# Smoothing bookcase faces



## justin2009 (Jan 5, 2009)

Hi,

I'm fairly new to woodworking (and brand new here) and have built some small tables in the past. I tried my hand last week at building some built in bookshelves and have a couple of questions (and I learned a lot in the process).

1) I used a "Dowel-it" jig to assemble the face of the cabinets and the "self centering" jig did NOT self center well, leaving the edges of the arches and the styles unlevel by a large amount. I was able to fix this to a large extent with a block plane on three of the arches. The outage was only about a sixteenth and they planed out pretty well (for my first time with a hand plane, too). On the last two arches on the right, the arch and the style are out of flush by about an eighth (circled in red). I really should have recut and redrilled the arches and the style, but got in a hurry. The plane isn't really working to level this out. Will a belt sander with 150, 180, or 220 work for leveling this? I don't have a belt sander and from prior experience, my orbital sander won't remove enough wood to make it efficient. I can buy a belt sander if this will work best. Will be painting this when I'm done prepping. It's like the "self-centering" doweling jig got more and more out of center as I used it.
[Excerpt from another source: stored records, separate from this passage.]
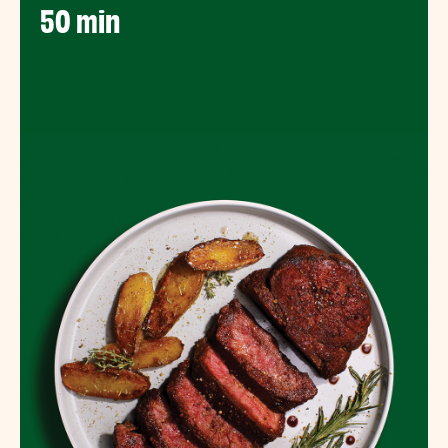
50 min​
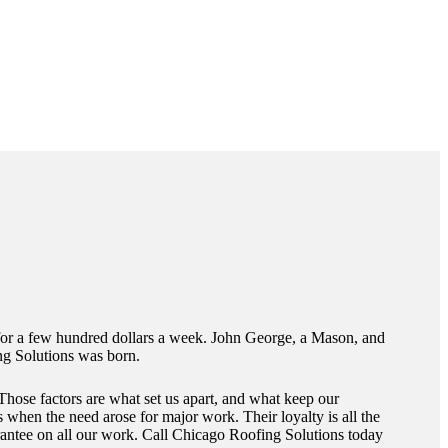
 for a few hundred dollars a week. John George, a Mason, and
ng Solutions was born.
Those factors are what set us apart, and what keep our
 when the need arose for major work. Their loyalty is all the
uarantee on all our work. Call Chicago Roofing Solutions today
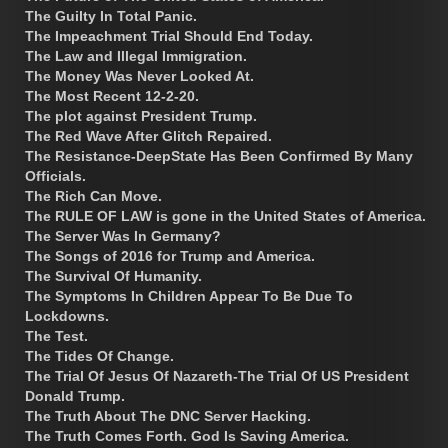
The Guilty In Total Panic.
The Impeachment Trial Should End Today.
The Law and Illegal Immigration.
The Money Was Never Looked At.
The Most Recent 12-2-20.
The plot against President Trump.
The Red Wave After Glitch Repaired.
The Resistance-DeepState Has Been Confirmed By Many
Officials.
The Rich Can Move.
The RULE OF LAW is gone in the United States of America.
The Server Was In Germany?
The Songs of 2016 for Trump and America.
The Survival Of Humanity.
The Symptoms In Children Appear To Be Due To
Lockdowns.
The Test.
The Tides Of Change.
The Trial Of Jesus Of Nazareth-The Trial Of US President
Donald Trump.
The Truth About The DNC Server Hacking.
The Truth Comes Forth. God Is Saving America.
2) Overall, I'm really pleased with how this turned out, except for the fact that there is an electrical outlet behind one of the shelves (grrrrrr...). What is the best way to fill in this mistake? If I move the outlet, I don't think code will allow me to mount an electrical outlet in one of the nifty plastic clamping boxes... not sure how I'd nail a box into a stud without sawing out a large portion of the wall.


----------



## joesdad (Nov 1, 2007)

Since you're painting it...I would think an 80grit disc would take down a sixteenth without a problem. Even if your orbit sander is not that powerful try a lower grit, than work your way back up. Just don't let it sit and spin, keep it moving around or you'll be left with the reverse problem.


----------



## firehawkmph (Apr 26, 2008)

Justin,
I agree with the orbital sander. They will take down wood pretty quick with a coarse grit disc. Just be carefull and don't take it all the way down with an 80 grit. Leave just a smidge for smoothing out with your finer grits once you get close. Also, I don't know where you live but I use the 'old work boxes' all the time. Move your existing outlet either up or down to clear the shelf. Move it in the direction that the wire feed from so you'll have some slack to play with. Also, don't forget to allow for the cover when you are figuring on how far to move it. Nice job on the shelves, looks good. P.s. throw away that doweling jig.:laughing: Pocket screws.
Mike Hawkins:thumbsup:


----------



## justin2009 (Jan 5, 2009)

firehawkmph said:


> Justin,
> I agree with the orbital sander. They will take down wood pretty quick with a coarse grit disc. Just be carefull and don't take it all the way down with an 80 grit. Leave just a smidge for smoothing out with your finer grits once you get close. Also, I don't know where you live but I use the 'old work boxes' all the time. Move your existing outlet either up or down to clear the shelf. Move it in the direction that the wire feed from so you'll have some slack to play with. Also, don't forget to allow for the cover when you are figuring on how far to move it. Nice job on the shelves, looks good. P.s. throw away that doweling jig.:laughing: Pocket screws.
> Mike Hawkins:thumbsup:


An orbital sander it is, then! (and they look a little less expensive than the belt sanders, too)...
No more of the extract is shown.